▶ [PROBLEM STATEMENT] This calls for a word-for-word copy of all the data, with each picture removed.

▶ [MATERIAL FOR THE TASK]
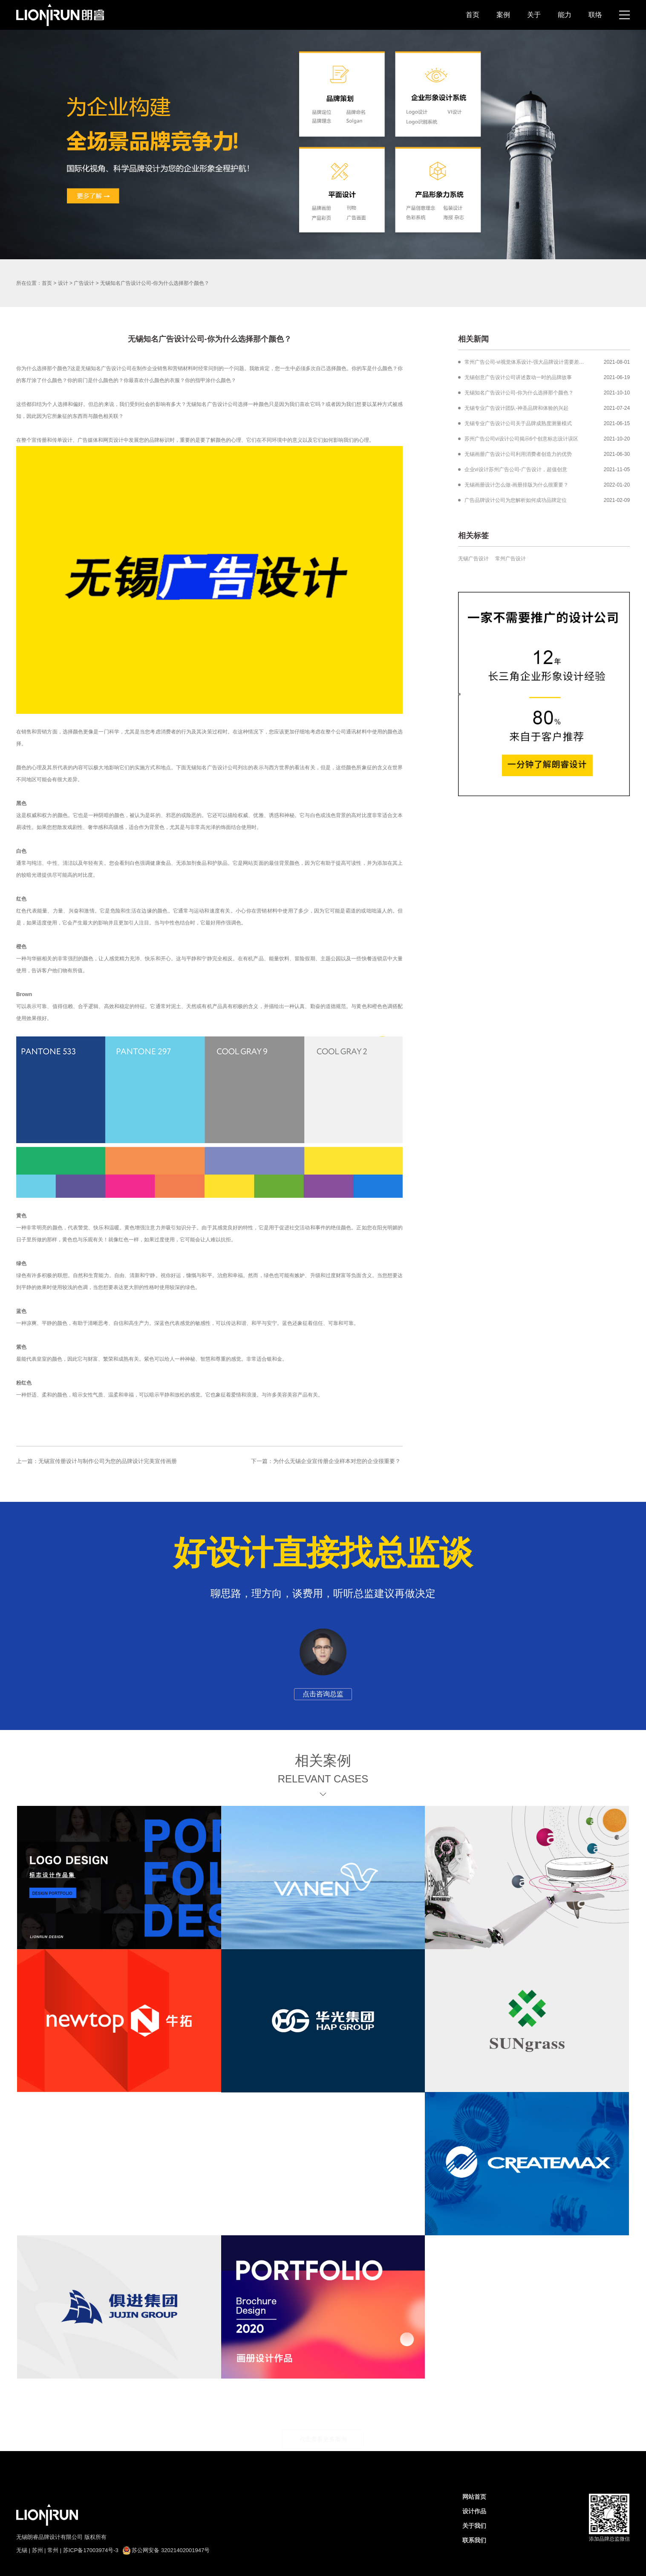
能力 (564, 14)
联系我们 (474, 2540)
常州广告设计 (510, 559)
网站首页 (474, 2497)
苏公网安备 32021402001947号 (166, 2550)
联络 (595, 14)
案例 (503, 14)
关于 (534, 14)
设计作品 (474, 2511)
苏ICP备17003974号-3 (90, 2550)
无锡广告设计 (473, 559)
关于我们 (474, 2526)
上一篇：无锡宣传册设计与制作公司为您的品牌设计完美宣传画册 (96, 1461)
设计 (63, 283)
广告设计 (84, 283)
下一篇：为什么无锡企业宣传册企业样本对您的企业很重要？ (326, 1461)
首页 (472, 14)
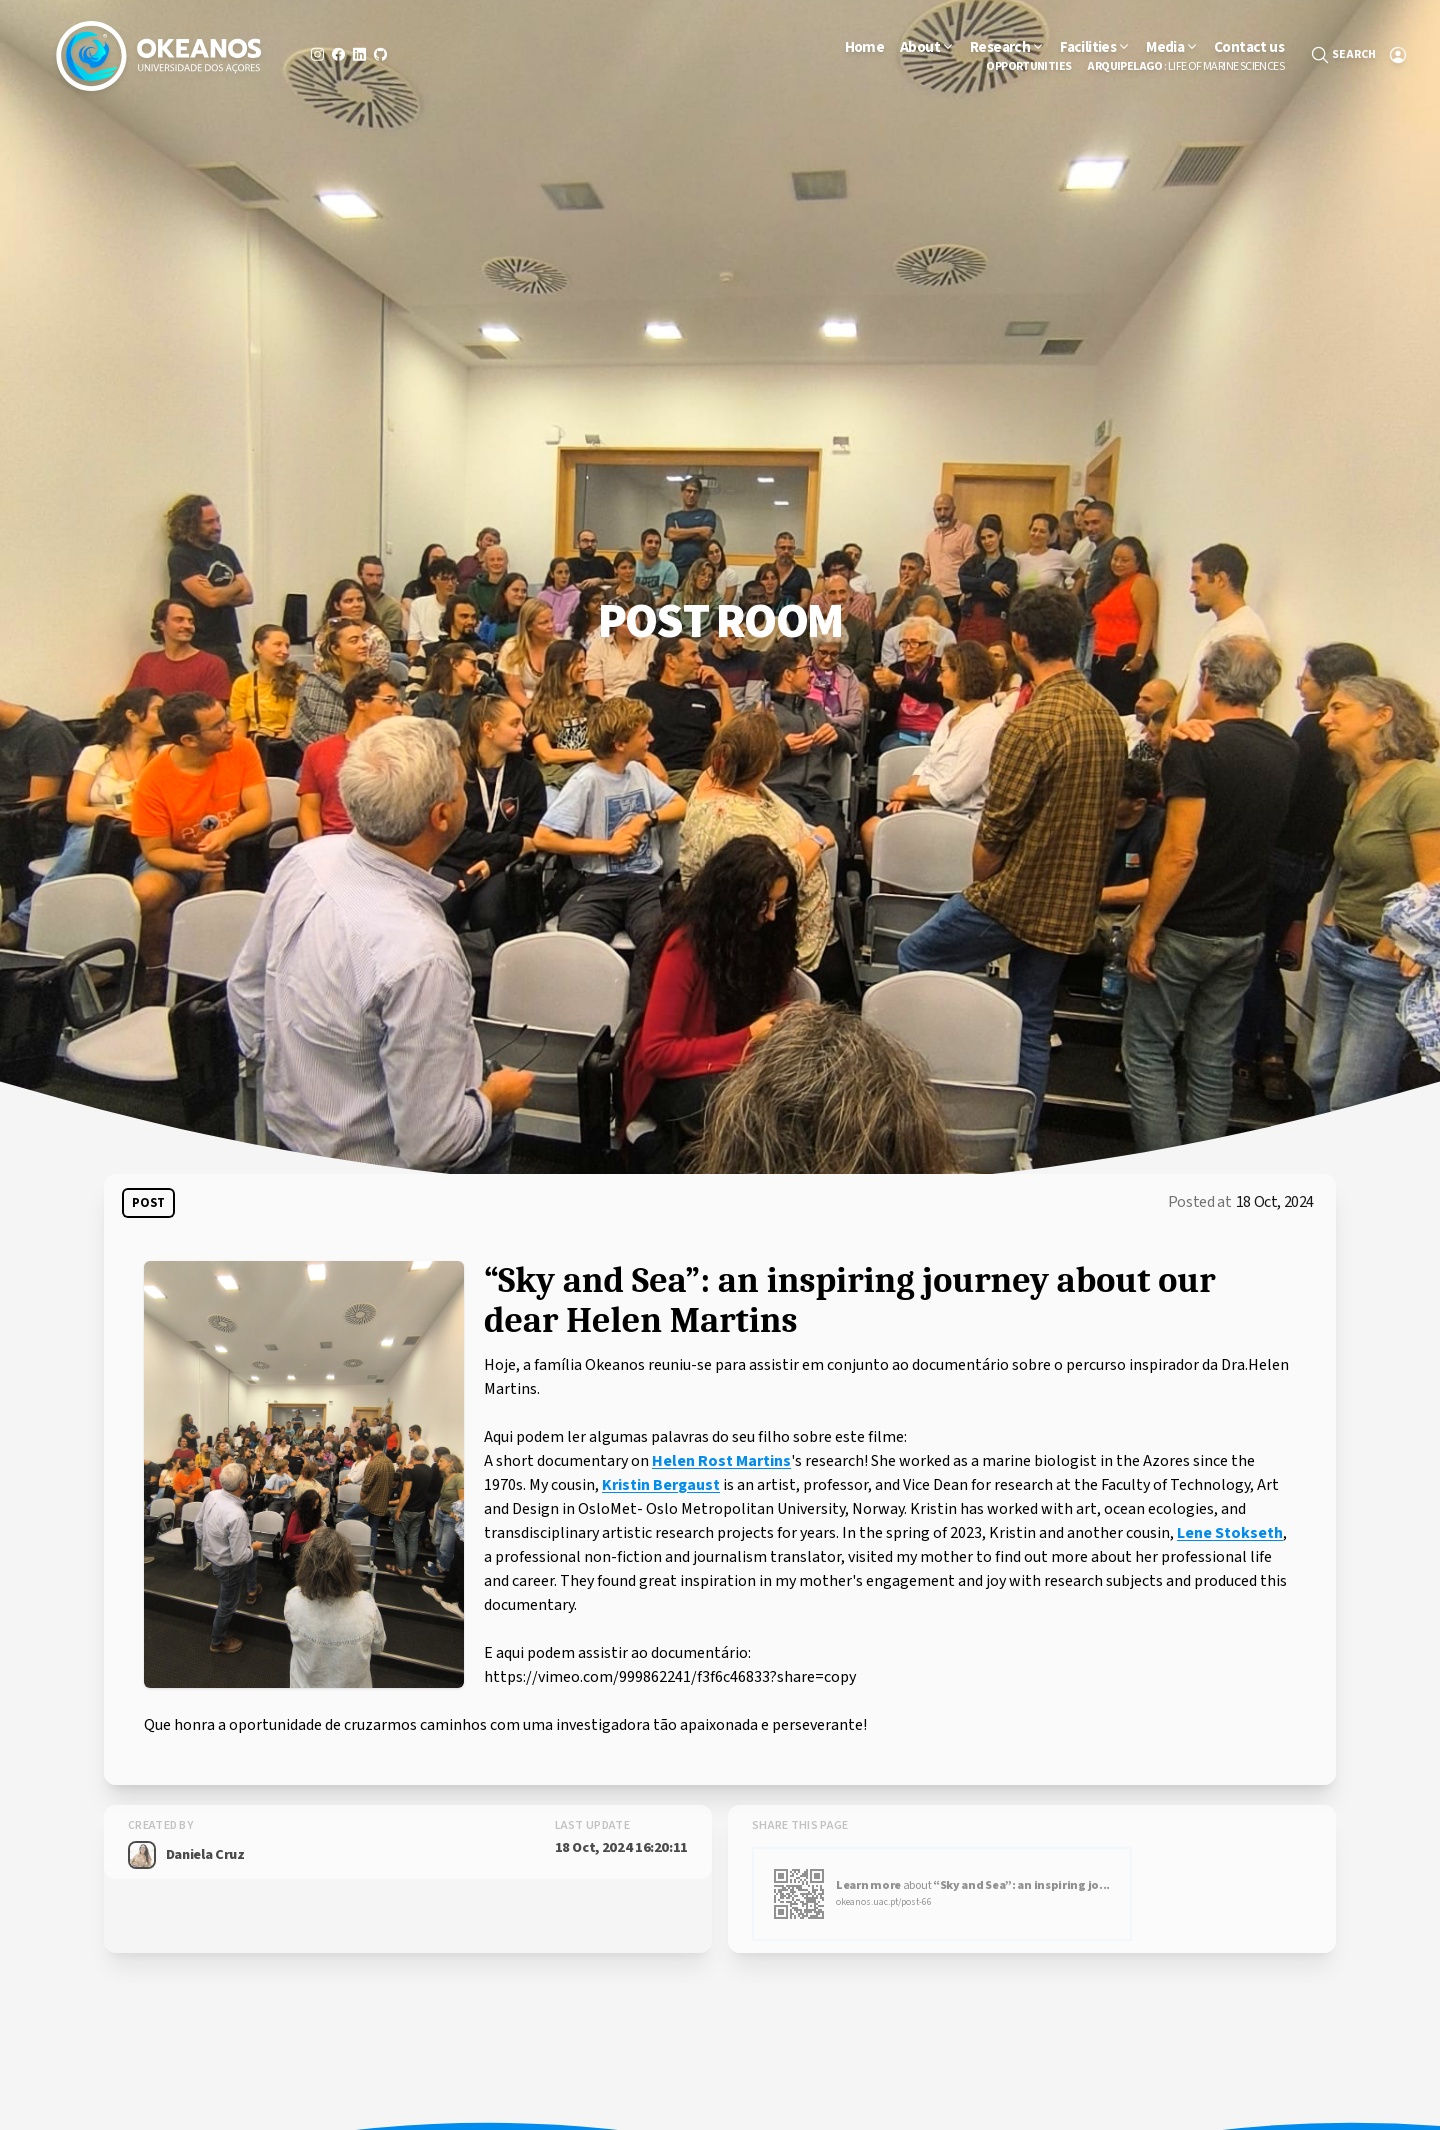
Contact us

▶ [RESPONSE FOR THIS EXERCISE]
能力 (564, 14)
联系我们 (474, 2540)
常州广告设计 (510, 559)
网站首页 (474, 2497)
苏公网安备 32021402001947号 (166, 2550)
联络 (595, 14)
案例 (503, 14)
关于 (534, 14)
设计作品 (474, 2511)
苏ICP备17003974号-3 (90, 2550)
无锡广告设计 (473, 559)
关于我们 (474, 2526)
上一篇：无锡宣传册设计与制作公司为您的品牌设计完美宣传画册 (96, 1461)
设计 (63, 283)
广告设计 (84, 283)
下一篇：为什么无锡企业宣传册企业样本对您的企业很重要？ (326, 1461)
首页 (472, 14)
Contact us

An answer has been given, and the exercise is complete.